Joselito souriant : “ l’hymne à l’amour, Aranjuez“ l’orchestre “Chicuelo II“ qui ne joue pas, mais qui accompagne le toreo d’une pureté absolue, ce ballet lancinant, cette teneur parfaite de l’essentiel.

 

Morante marche, il sourit, il salue, il est applaudi, ici Istres, comme à la maison.

Joselito sur les épaules, rit à pleine dent, pari réussi.

 

Déjà, dans les couloirs, murmurent les voix autorisées, et si…Joselito faisait trois, cinq dix, quinze dates de plus, histoire de voir.

Joselito a-t-il intérêt de faire cela ?

 

On imagine, ils sont seuls, face à face.

Morante, hilare : “je te l’avais dit“…

Joselito, hilare : “incroyable, je me suis senti tellement bien. Merci de m’avoir “obligé“.

Morante : “Merci de m’avoir montré..“

 

Morante dort dans sa limousine, le Morante Tour continue.

Au téléphone, Joselito écoute son mayoral, il y a une vache malade, et le “rouquin“ vient de se battre avec un jeune impétrant qui veut sa place.

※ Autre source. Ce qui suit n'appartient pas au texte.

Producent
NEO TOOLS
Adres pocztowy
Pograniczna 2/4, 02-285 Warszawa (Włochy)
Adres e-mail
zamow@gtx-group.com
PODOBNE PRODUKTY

No pasa nada, retour à la vie “normale“

 

Entre les phares, les pins des Landes défilent, j’écoute de la musique, ma douce et tendre conduit, je rêvasse un peu, il y avait dans cette journée, un peu de ma jeunesse, quelque chose de suranné et classieux.

 

Un jeune aficionado m’envoie un texto : “Alors, ce Joselito ?“

Je souris, et réponds, un rien provocateur : “Ben comme tu as vu, les toreros de mon temps, c’était autre chose, les toros aussi d’ailleurs..“

 

Je regarde la lune pleine, les quelques nuages éclairés, les pins qui se découpent dans la pâle clarté, je pense à mon texte de demain, je souris, heureux, comme Joselito doit l’être sans doute.

 

CHF

L'art

La connaissance du taureau et l'expérience du torero, l'élégance de son toreo ne sont qu'un lieu commun de "l'art tauromachique" moderne, sans émotion si le risque est absent de la scène. Nous en voyons de nombreux exemples, exécutés sous nos yeux par les grandes figuras. Et seul quelques aficionados y trouvent à redire, si on regarde bien ce qui se passe dans nos grandes arènes.

De l'art et de l'esthétique, voici la vision qu'en avait le professeur Henri Ey, psychiatre de renom :

« l'esthétique de la corrida commence lorsque s'égalisent les risques de mort, c'est à dire lorsque le taureau est assez dangereux ou lorsque l'homme s'expose assez. Mais bien entendu, l'émotion qui soulève l'enthousiasme de l'aficionado, ce n'est pas la mort sanglante et prévue du taureau et encore moins la mort de l'homme, c'est l'art par lequel l'homme se joue de la mort et en triomphe. Nous voici loin de l'adoration et du culte totémique du taureau ».